Mas a ubiqüidade de Bolaño não está apenas na diversidade de lugares e deslocamentos em sua obra. Retrato de uma geração derrotada (os jovens que sucumbiram frente às ditaduras latino-americanas), seus relatos apontam para a ubiqüidade da vítima, isto é, não importa se no Chile ou Brasil, na Argentina. A obra de Bolaño é a história deste fracasso.

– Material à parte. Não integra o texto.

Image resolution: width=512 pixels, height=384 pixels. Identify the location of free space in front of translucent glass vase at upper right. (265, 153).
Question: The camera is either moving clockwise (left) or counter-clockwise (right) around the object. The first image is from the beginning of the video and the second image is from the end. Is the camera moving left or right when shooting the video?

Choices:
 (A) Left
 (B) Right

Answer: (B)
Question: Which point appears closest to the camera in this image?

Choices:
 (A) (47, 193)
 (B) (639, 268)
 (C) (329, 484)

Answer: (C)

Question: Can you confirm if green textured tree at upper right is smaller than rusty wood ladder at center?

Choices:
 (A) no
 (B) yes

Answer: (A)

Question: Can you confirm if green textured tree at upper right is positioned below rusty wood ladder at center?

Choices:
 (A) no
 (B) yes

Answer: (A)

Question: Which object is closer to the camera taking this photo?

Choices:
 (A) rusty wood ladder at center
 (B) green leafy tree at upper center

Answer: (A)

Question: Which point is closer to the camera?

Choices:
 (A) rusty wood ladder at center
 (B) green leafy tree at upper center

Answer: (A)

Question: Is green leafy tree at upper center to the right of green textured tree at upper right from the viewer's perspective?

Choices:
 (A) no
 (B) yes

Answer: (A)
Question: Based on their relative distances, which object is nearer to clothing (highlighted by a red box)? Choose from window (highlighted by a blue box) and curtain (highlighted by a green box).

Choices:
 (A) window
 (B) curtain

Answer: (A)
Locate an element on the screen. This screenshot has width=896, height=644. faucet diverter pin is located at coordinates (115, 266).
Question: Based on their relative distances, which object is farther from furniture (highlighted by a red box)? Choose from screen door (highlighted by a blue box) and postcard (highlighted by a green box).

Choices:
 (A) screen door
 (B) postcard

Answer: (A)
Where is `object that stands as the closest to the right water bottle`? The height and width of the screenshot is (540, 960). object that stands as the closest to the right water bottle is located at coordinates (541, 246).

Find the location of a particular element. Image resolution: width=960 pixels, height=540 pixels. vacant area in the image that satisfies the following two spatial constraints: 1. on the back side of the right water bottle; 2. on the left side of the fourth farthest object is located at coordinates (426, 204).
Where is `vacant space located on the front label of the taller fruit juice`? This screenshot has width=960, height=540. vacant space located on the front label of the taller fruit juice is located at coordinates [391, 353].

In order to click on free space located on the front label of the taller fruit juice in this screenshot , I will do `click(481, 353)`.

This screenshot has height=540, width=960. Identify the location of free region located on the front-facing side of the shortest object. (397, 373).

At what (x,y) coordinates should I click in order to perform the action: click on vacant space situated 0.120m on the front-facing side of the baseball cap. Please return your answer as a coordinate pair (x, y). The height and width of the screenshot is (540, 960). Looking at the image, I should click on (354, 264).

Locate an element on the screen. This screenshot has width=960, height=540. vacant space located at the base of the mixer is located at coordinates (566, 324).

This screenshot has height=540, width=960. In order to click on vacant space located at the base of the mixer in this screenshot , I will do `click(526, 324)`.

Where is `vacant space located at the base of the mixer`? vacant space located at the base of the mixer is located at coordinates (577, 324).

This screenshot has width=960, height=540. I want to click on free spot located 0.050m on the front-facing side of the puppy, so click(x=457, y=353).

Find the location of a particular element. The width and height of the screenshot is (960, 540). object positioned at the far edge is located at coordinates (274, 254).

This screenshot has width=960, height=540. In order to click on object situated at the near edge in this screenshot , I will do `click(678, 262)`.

O bom disso é que ela não é feita de lamentações e não fica lambendo suas próprias feridas publicamente como fez a literatura de testemunho (legitimamente) durante a redemocratização. Bolaño vai além, deixa a experiência imediata para trás e, como escrevi na semana, nos leva à beira do abismo da História e nos convida ao salto. Fecho com o que o narrador diz de um personagem, que poderia ser qualquer um de nós sul-americanos: “… estava na borda do abismo e não sabia ou não se importava ou dissimulava com uma estranha perfeição”.

Referências
Néstor García Clanclini. Culturas Híbridas: Estratégias para entrar e sair da modernidade. Tradução de Ana Regina Lessa e Heloísa Pezza Cintrão. São Paulo: Edusp, 2000 (1ª edição 1997).

Roberto Bolaño. Estrella distante. Barcelona, Espanha: Anagrama, 2000 (1ª edição 1996).